Combination antiretroviral therapy regimens were developed through randomized trials coordinated by networks such as INSIGHT and funded by agencies including National Institutes of Health and philanthropic partners like Wellcome Trust. Drug classes—nucleoside reverse transcriptase inhibitors, nonnucleoside reverse transcriptase inhibitors, protease inhibitors, integrase inhibitors—were discovered by pharmaceutical firms including Merck & Co., Bristol Myers Squibb, and GlaxoSmithKline and incorporated into treatment guidelines from organizations such as World Health Organization and International AIDS Society. Clinical management integrates opportunistic infection prophylaxis protocols from hospitals like King's College Hospital and primary care models piloted by community clinics supported by PEPFAR. Implementation challenges prompted health systems research at Columbia University and University of Nairobi to optimize retention in care and adherence interventions championed by advocacy groups including Treatment Action Group.

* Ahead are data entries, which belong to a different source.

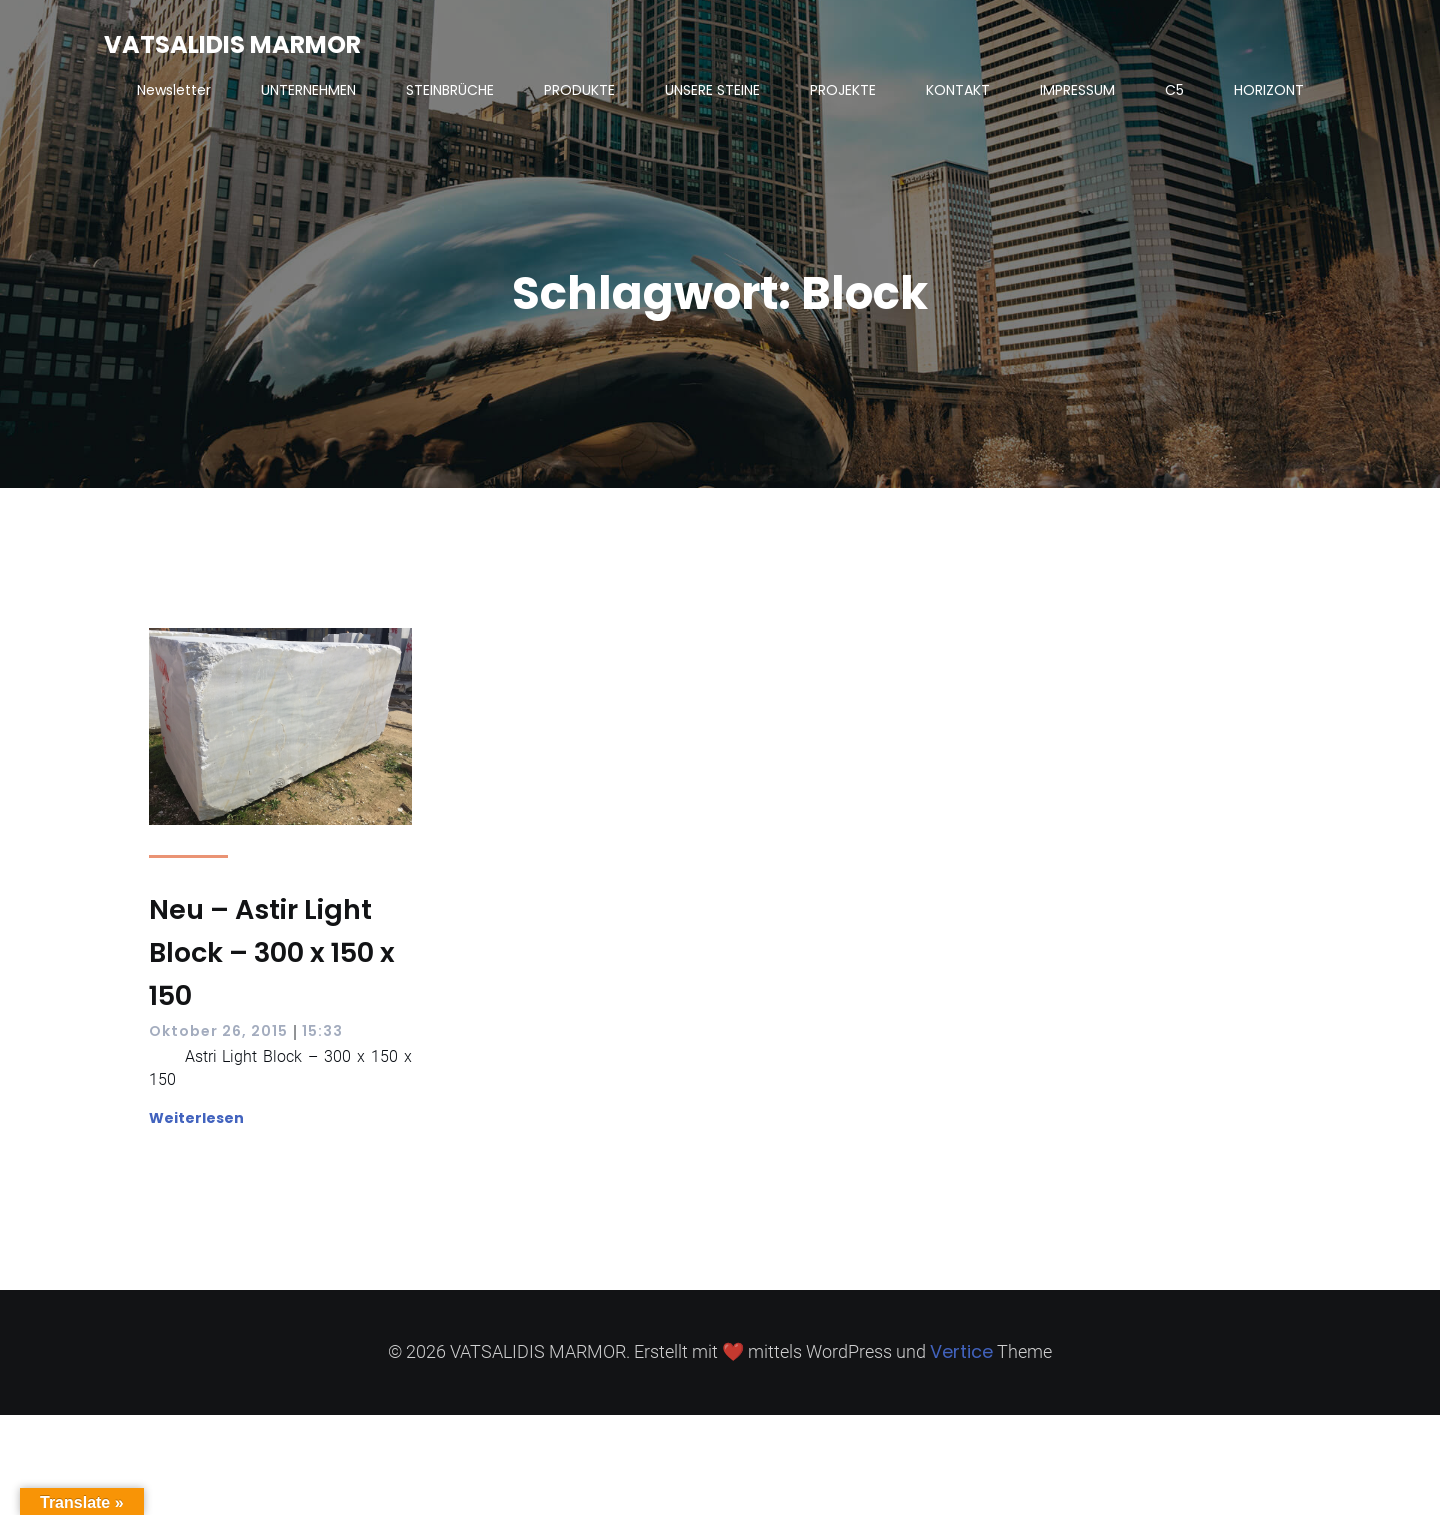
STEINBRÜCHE (450, 90)
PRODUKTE (579, 90)
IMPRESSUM (1077, 90)
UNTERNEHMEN (308, 90)
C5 (1174, 90)
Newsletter (174, 90)
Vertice (961, 1351)
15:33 (322, 1031)
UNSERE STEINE (712, 90)
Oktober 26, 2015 (218, 1031)
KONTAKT (958, 90)
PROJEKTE (843, 90)
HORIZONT (1269, 90)
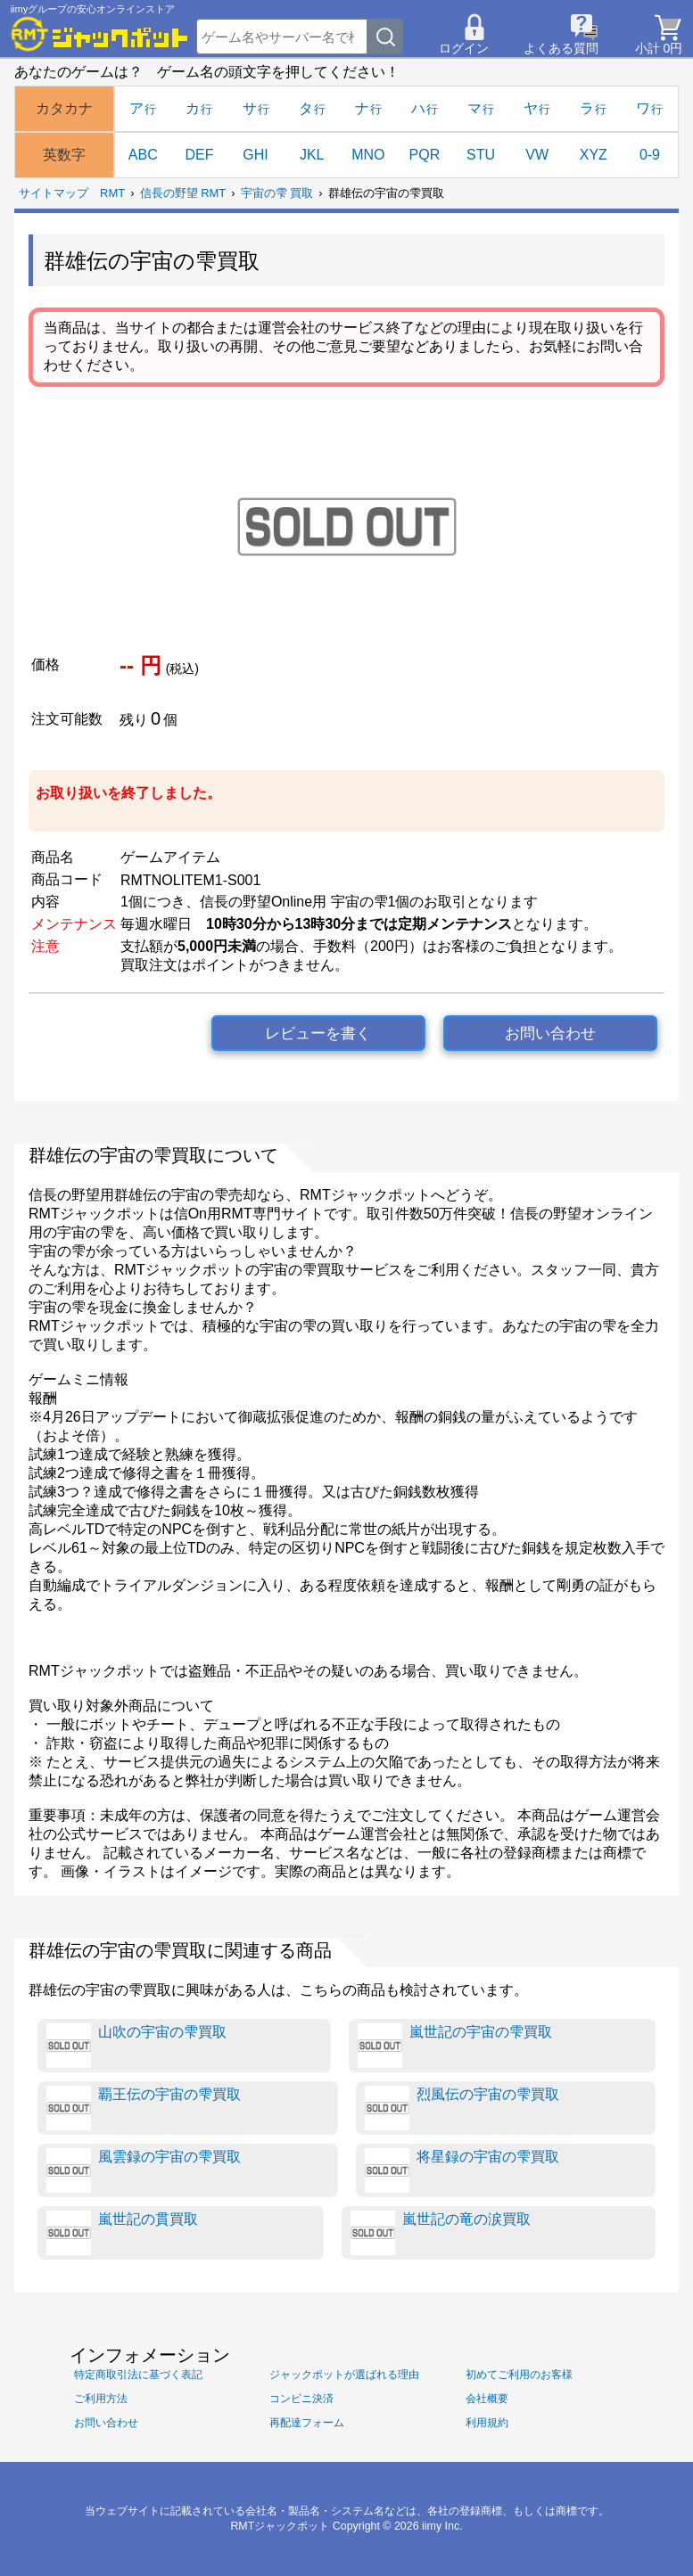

Epidemiology and Public Health Impact

Global surveillance conducted by UNAIDS and analytical reports from World Health Organization track incidence and prevalence patterns influenced by social determinants studied by scholars at University of Oxford, Harvard University, and London School of Economics. Epidemic trajectories in regions such as southern Africa, eastern Europe, and southeast Asia prompted national responses in states including South Africa, Russia, and Thailand and multinational funding mechanisms like Global Fund to Fight AIDS, Tuberculosis and Malaria and programs by United States Agency for International Development. The pandemic influenced research funding priorities at foundations such as Gates Foundation and reshaped health diplomacy through summits convened by United Nations and leaders from countries including Brazil, India, and China. Public health lessons informed responses to later outbreaks investigated by institutions like Centers for Disease Control and Prevention and European Centre for Disease Prevention and Control.